The craze for SUVs and crossovers was not started yet at the beginning of the '90s when Toyota introduced the second generation. Those were the times when an SUV had to cope with offroad trails, snow, and deep mud paths without tearing a sweat. The carmaker still made it on the same chassis as the HiLux pickup but added some comfort features that made the 4Runner an excellent daily driver, as long as the driver was not in a hurry.
With its four-door bodywork, the 4Runner became a family car overnight. It still had the same rugged appearance with its flat front fascia and short overhang. The carmaker designed the front bumper with a chromed upper side and a black lower side. For those who were still nostalgic for the first generation, Toyota offered a two-door version as well, with a pop-out window for the rear passengers. The tailgate was opened downward in the back, like in a pickup, with the rear window rolled inside.

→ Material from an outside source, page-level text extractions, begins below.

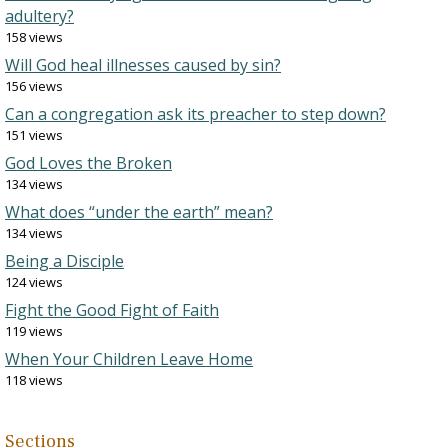
adultery?
158 views
Will God heal illnesses caused by sin?
156 views
Can a congregation ask its preacher to step down?
151 views
God Loves the Broken
134 views
What does “under the earth” mean?
134 views
Being a Disciple
124 views
Fight the Good Fight of Faith
119 views
When Your Children Leave Home
118 views
Sections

Inside, Toyota tried to make a car-like interior with a low seating position, which was not very good while offroading, but great in any other situation. The dashboard was simple, narrow, and curved. It sported a wide instrument cluster extended over the center stack where the carmaker placed the climate control unit above the radio cassette player. For the rear passengers, Toyota installed a split-folding bench.
Under the hood, Toyota installed the same engines as its predecessor: an inline-four and a V-6. The main difference was for the drivetrain, where the carmaker traded the older front solid axle with an independent suspension, which provided a much comfortable ride.